Ciò che sembra caratterizzare sempre più la nostra società è una sorta di dialettica perversa tra paura e sicurezza. Ad un forte sentimento di paura corrisponde una richiesta di sicurezza. Ma dietro a questa sicurezza si cela spesso un tentativo di limitare le libertà personali, se non addirittura i diritti personali. Per alcuni questo è sintomo da una parte di una governance debole che non sa più costruire grandi progetti sociali politici e culturali e dall'altra un tentativo di costruire una società più "disciplinata" (rubo il termine da Foucault) da controllare e sorvegliare. Pensiamo all'America dopo l'11 settembre, ma pensiamo anche alle campagne intimidatorie (dalla aviaria al crollo dei mercati, dall'immigrazione alla violenza urbana) cavalcate da forze politiche sempre più populiste (che siano di destra o di sinistra).

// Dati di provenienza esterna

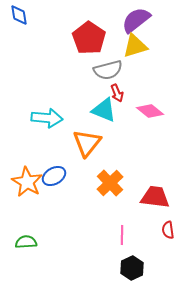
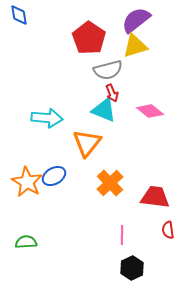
red arrow: moved 5 px left
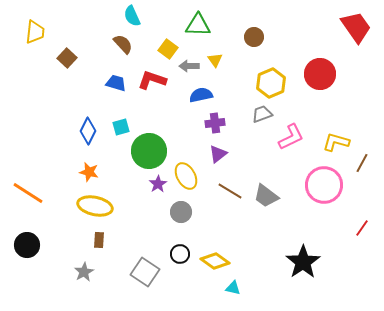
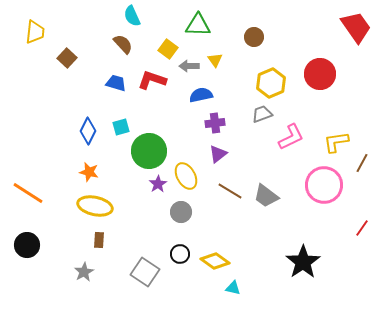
yellow L-shape at (336, 142): rotated 24 degrees counterclockwise
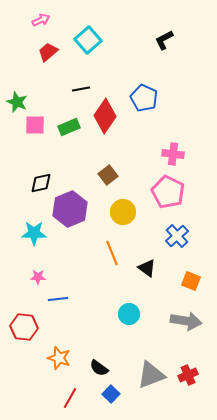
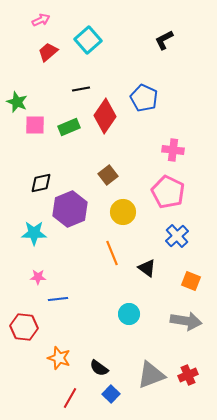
pink cross: moved 4 px up
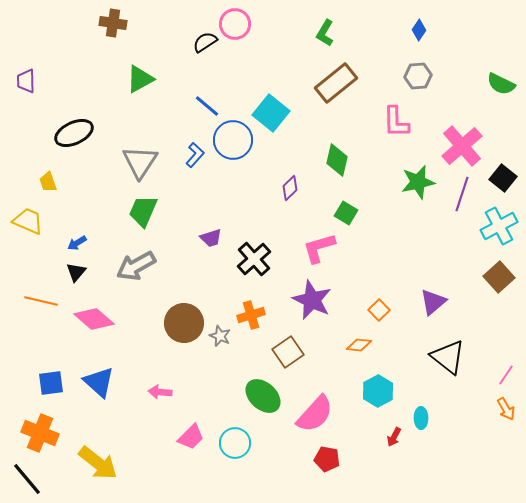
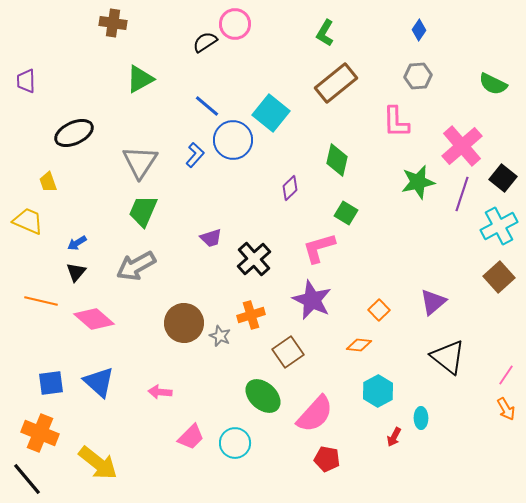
green semicircle at (501, 84): moved 8 px left
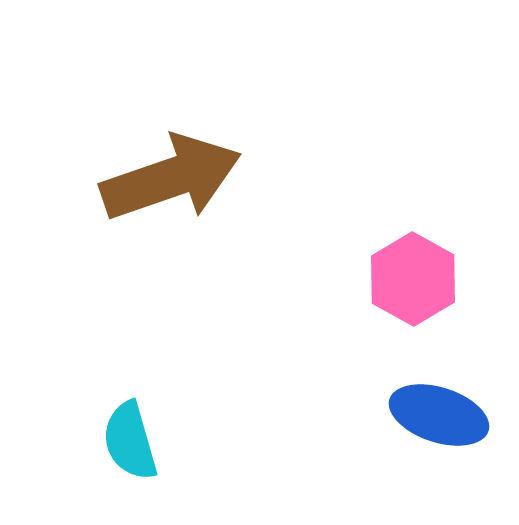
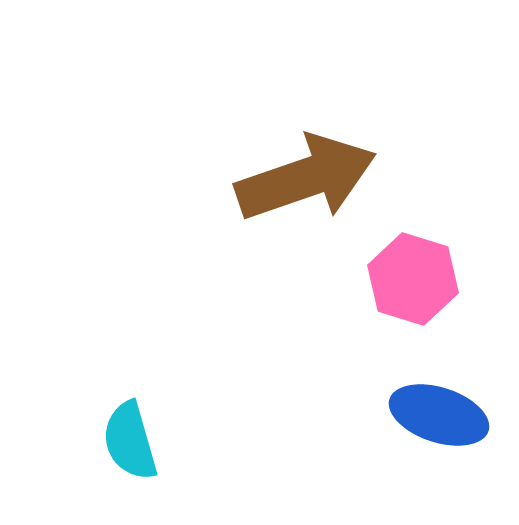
brown arrow: moved 135 px right
pink hexagon: rotated 12 degrees counterclockwise
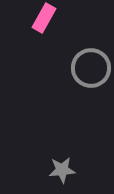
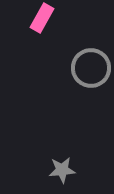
pink rectangle: moved 2 px left
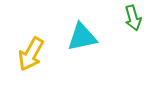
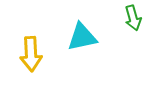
yellow arrow: rotated 32 degrees counterclockwise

In questa società non poteva che rispecchiarsi una modalità simile anche per le nuove tecnologie. La rete, per esempio, è da anni ormai al centro di un dibattito, spesso alto, ancor più spesso piuttosto banale, su sviluppo, libertà e sicurezza. Mi vengono in mente le battaglie per la censura, quelle per i copyrights, quelle sulla sicurezza informatica ecc.
Ora una interessante ricerca universitaria di area sociologica cerca di intervenire focalizzando l'attenzione sul problema della sicurezza e della libertà e proponendo un forte investimento in media education per uscire da una dialettica gestita o da grandi gruppi industraili o da persone dall'alto profilo tecnologico, insomma o ci alfabetizziamo realmente sui nuovi media orischiamo, noi che stiamo nel mezzo, di non capirci più nulla, o peggio di essere vittime di giochi sottili.
La ricerca suddetta è quella promossa dalla professoressa Anna Fici (Universtà di Palermo) e ha come punto di arrivo la pubblicazione del libro "Leggere e scrivere i media – L'uso delle nuove tecnologie tra delega e competenza" (Franco Angeli). Il volume, appena uscito, parte dall'osservazione del Trusted Computing, un tentativo da parte delle più grandi case produttrici di software di ovviare al problema della sicurezza fornendo programmi con già all'interno dispositivi di sicurezza che però si rivelano anche essere dispositivi di censura e di condizionamento. Eccoci di nuovo al nostro punto di partenza: la sicurezza di chi? Per chi? Utilizzata come?
Una cosa è sicura che più la paura starà al fondamento delle nostre società (come rileva Paul Virilio), più diversi attori cercheranno di giocare la carta della fiducia e della sciurezza, magari fondando poteri politici e/o commerciali.